----- Dataset extract

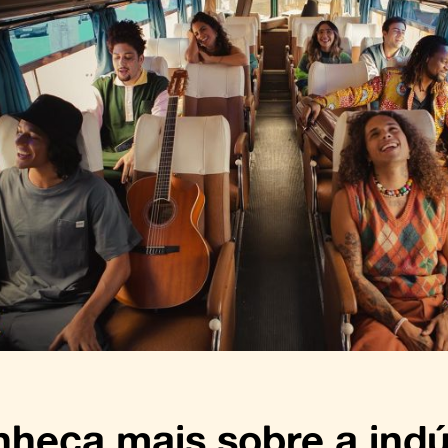
heça mais sobre a indú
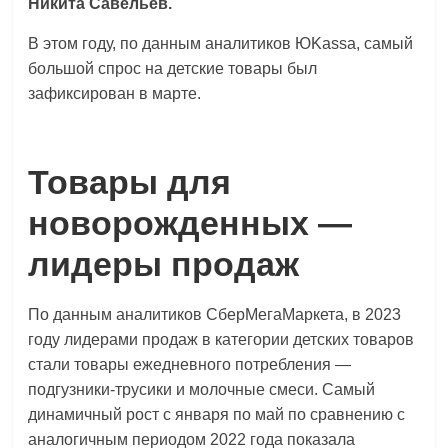
Никита Савельев.
В этом году, по данным аналитиков ЮKassa, самый
большой спрос на детские товары был
зафиксирован в марте.
Товары для
новорожденных —
лидеры продаж
По данным аналитиков СберМегаМаркета, в 2023
году лидерами продаж в категории детских товаров
стали товары ежедневного потребления —
подгузники-трусики и молочные смеси. Самый
динамичный рост с января по май по сравнению с
аналогичным периодом 2022 года показала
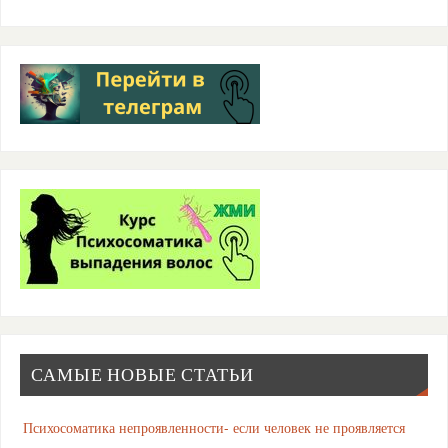
САМЫЕ НОВЫЕ СТАТЬИ
Психосоматика непроявленности- если человек не проявляется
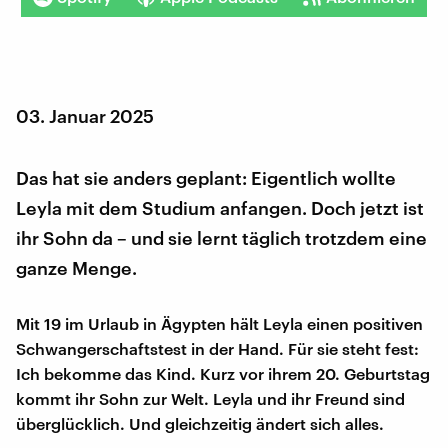
03. Januar 2025
Das hat sie anders geplant: Eigentlich wollte
Leyla mit dem Studium anfangen. Doch jetzt ist
ihr Sohn da – und sie lernt täglich trotzdem eine
ganze Menge.
Mit 19 im Urlaub in Ägypten hält Leyla einen positiven
Schwangerschaftstest in der Hand. Für sie steht fest:
Ich bekomme das Kind. Kurz vor ihrem 20. Geburtstag
kommt ihr Sohn zur Welt. Leyla und ihr Freund sind
überglücklich. Und gleichzeitig ändert sich alles.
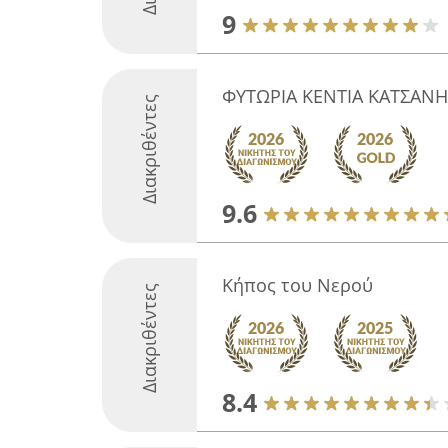
9
ΦΥΤΩΡΙΑ ΚΕΝΤΙΑ ΚΑΤΣΑΝΗ
Διακριθέντες
9.6
Κήπος του Νερού
Διακριθέντες
8.4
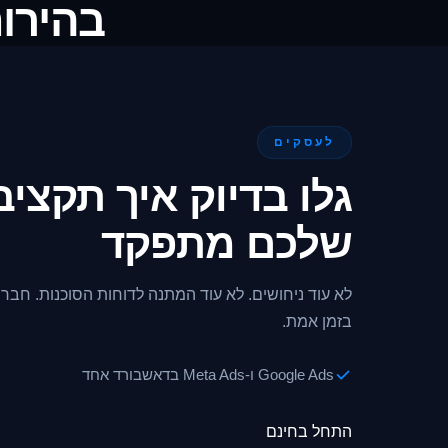
בהירו
לעסקים
גלו בדיוק איך תקציב
שלכם מתפקד
לא עוד ניחושים. לא עוד המתנה לדוחות הסוכנות. חברו
בזמן אמת.
Google Ads ו-Meta Ads בדאשבורד אחד
התחל בחינם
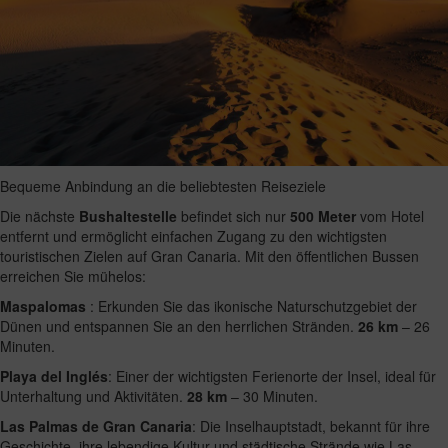
Bequeme Anbindung an die beliebtesten Reiseziele
Die nächste
Bushaltestelle
befindet sich nur
500 Meter
vom Hotel
entfernt und ermöglicht einfachen Zugang zu den wichtigsten
touristischen Zielen auf Gran Canaria. Mit den öffentlichen Bussen
erreichen Sie mühelos:
Maspalomas
: Erkunden Sie das ikonische Naturschutzgebiet der
Dünen und entspannen Sie an den herrlichen Stränden.
26 km
– 26
Minuten.
Playa del Inglés
: Einer der wichtigsten Ferienorte der Insel, ideal für
Unterhaltung und Aktivitäten.
28 km
– 30 Minuten.
Las Palmas de Gran Canaria
: Die Inselhauptstadt, bekannt für ihre
Geschichte, ihre lebendige Kultur und städtische Strände wie Las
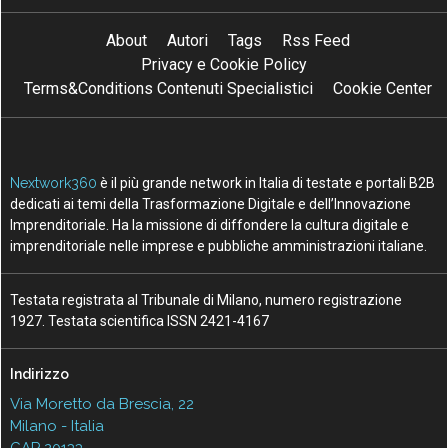
About
Autori
Tags
Rss Feed
Privacy e Cookie Policy
Terms&Conditions Contenuti Specialistici
Cookie Center
Nextwork360
è il più grande network in Italia di testate e portali B2B
dedicati ai temi della Trasformazione Digitale e dell’Innovazione
Imprenditoriale. Ha la missione di diffondere la cultura digitale e
imprenditoriale nelle imprese e pubbliche amministrazioni italiane.
Testata registrata al Tribunale di Milano, numero registrazione
1927. Testata scientifica ISSN 2421-4167
Indirizzo
Via Moretto da Brescia, 22
Milano - Italia
CAP 20133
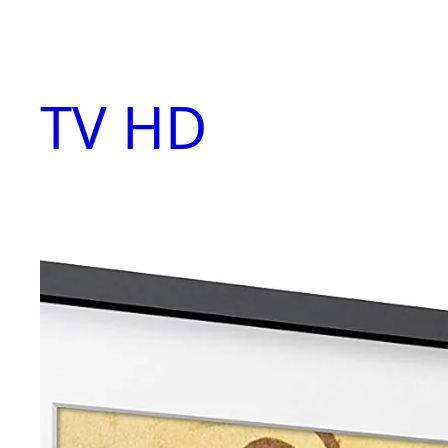
Aller
au
contenu
TV HD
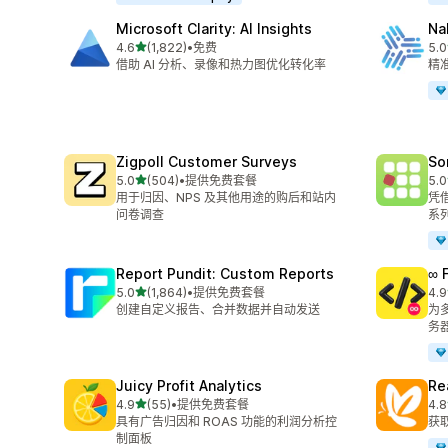
Microsoft Clarity: AI Insights
Na
星（满分 5 星）
4.6
(1,822)
•
免费
5.0
总共 1822 条评论
总共
借助 AI 分析、录像和热力图优化转化率
精准
Zigpoll Customer Surveys
So
星（满分 5 星）
5.0
(504)
•
提供免费套餐
5.0
总共 504 条评论
总共
用于归因、NPS 及其他用途的购后和站内
凭
问卷调查
系
Report Pundit: Custom Reports
∞ 
星（满分 5 星）
5.0
(1,864)
•
提供免费套餐
4.9
总共 1864 条评论
总共
创建自定义报告、合并数据并自动发送
为多
务
Juicy Profit Analytics
Re
星（满分 5 星）
4.9
(55)
•
提供免费套餐
4.8
总共 55 条评论
总共
具有广告归因和 ROAS 功能的利润分析控
获
制面板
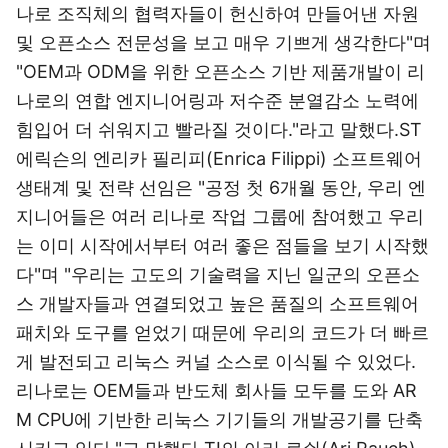
나로 조직체의 협력자들이 헌신하여 만들어낸 자원
및 오픈소스 전문성을 보고 매우 기쁘게 생각한다"며
"OEM과 ODM을 위한 오픈소스 기반 제품개발이 리
나로의 연합 엔지니어링과 저수준 분열감소 노력에
힘입어 더 쉬워지고 빨라질 것이다."라고 말했다.ST
에릭슨의 엔리카 필리피(Enrica Filippi) 소프트웨어
생태계 및 전략 선임은 "공정 첫 6개월 동안, 우리 엔
지니어들은 여러 리나로 작업 그룹에 참여했고 우리
는 이미 시작에서부터 여러 좋은 점들을 보기 시작했
다"며 "우리는 고도의 기술력을 지닌 일군의 오픈소
스 개발자들과 연결되었고 높은 품질의 소프트웨어
패치와 도구를 얻었기 때문에 우리의 코드가 더 빠르
게 발전되고 리눅스 커널 소스로 이식될 수 있었다.
리나로는 OEM들과 반도체 회사들 모두를 도와 AR
M CPU에 기반한 리눅스 기기들의 개발공기를 단축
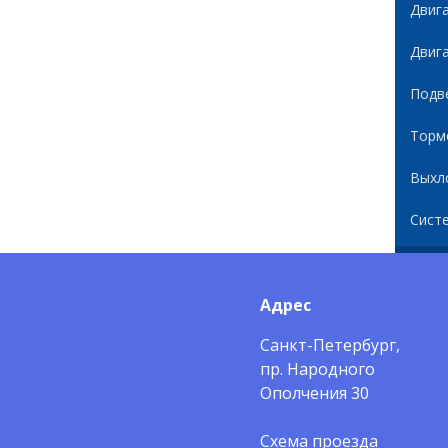
Двиг
Двиг
Подв
Торм
Выхл
Сист
Адрес
Санкт-Петербург,
пр. Народного
Ополчения 30
Схема проезда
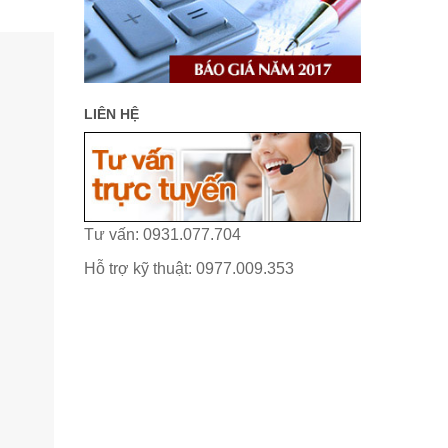
LIÊN HỆ
Tư vấn: 0931.077.704
Hỗ trợ kỹ thuật: 0977.009.353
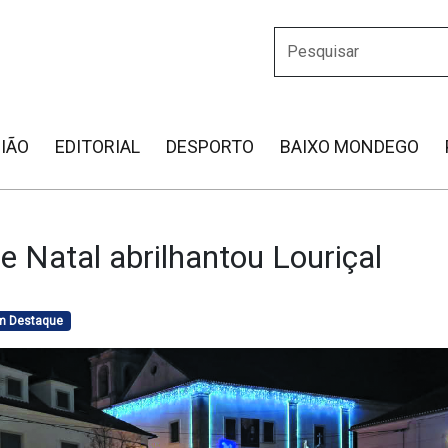
IÃO
EDITORIAL
DESPORTO
BAIXO MONDEGO
e Natal abrilhantou Louriçal
em Destaque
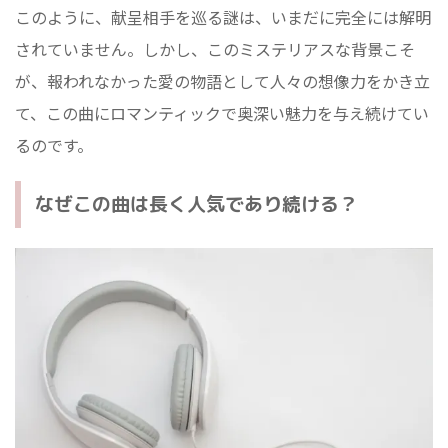
このように、献呈相手を巡る謎は、いまだに完全には解明
されていません。しかし、このミステリアスな背景こそ
が、報われなかった愛の物語として人々の想像力をかき立
て、この曲にロマンティックで奥深い魅力を与え続けてい
るのです。
なぜこの曲は長く人気であり続ける？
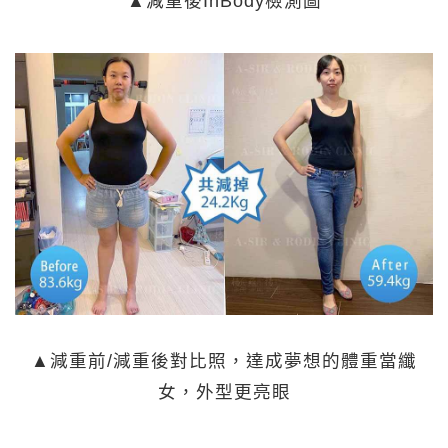
▲減重後InBody檢測圖
▲減重前/減重後對比照，達成夢想的體重當纖
女，外型更亮眼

----------

Task description
Print each line of the listing, starting at its first and ending with the line that holds "Bequeme Anbindung an", but skip any pictures.

Answer box
heça mais sobre a indú
Никита Савельев.
В этом году, по данным аналитиков ЮKassa, самый
большой спрос на детские товары был
зафиксирован в марте.
Товары для
новорожденных —
лидеры продаж
По данным аналитиков СберМегаМаркета, в 2023
году лидерами продаж в категории детских товаров
стали товары ежедневного потребления —
подгузники-трусики и молочные смеси. Самый
динамичный рост с января по май по сравнению с
аналогичным периодом 2022 года показала
САМЫЕ НОВЫЕ СТАТЬИ
Психосоматика непроявленности- если человек не проявляется
03. Januar 2025
Das hat sie anders geplant: Eigentlich wollte
Leyla mit dem Studium anfangen. Doch jetzt ist
ihr Sohn da – und sie lernt täglich trotzdem eine
ganze Menge.
Mit 19 im Urlaub in Ägypten hält Leyla einen positiven
Schwangerschaftstest in der Hand. Für sie steht fest:
Ich bekomme das Kind. Kurz vor ihrem 20. Geburtstag
kommt ihr Sohn zur Welt. Leyla und ihr Freund sind
überglücklich. Und gleichzeitig ändert sich alles.
9
ΦΥΤΩΡΙΑ ΚΕΝΤΙΑ ΚΑΤΣΑΝΗ
Διακριθέντες
9.6
Κήπος του Νερού
Διακριθέντες
8.4
בהירו
לעסקים
גלו בדיוק איך תקציב
שלכם מתפקד
לא עוד ניחושים. לא עוד המתנה לדוחות הסוכנות. חברו
בזמן אמת.
Google Ads ו-Meta Ads בדאשבורד אחד
התחל בחינם
Bequeme Anbindung an die beliebtesten Reiseziele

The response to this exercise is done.